__Exercise instructions__
Print exactly the lines starting at the one that contains "National Archives – Battalion War Diaries" and ending at the last line of the listing below.

__Exercise data__
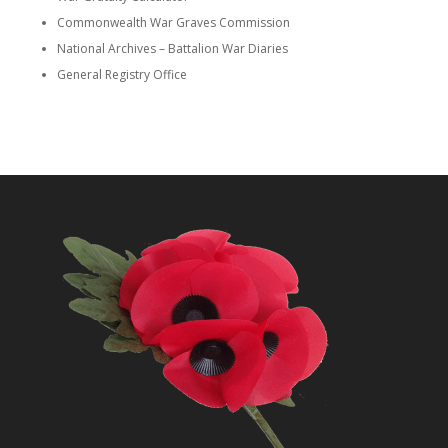
Commonwealth War Graves Commission
National Archives – Battalion War Diaries
General Registry Office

__Solution for this task__
National Archives – Battalion War Diaries
General Registry Office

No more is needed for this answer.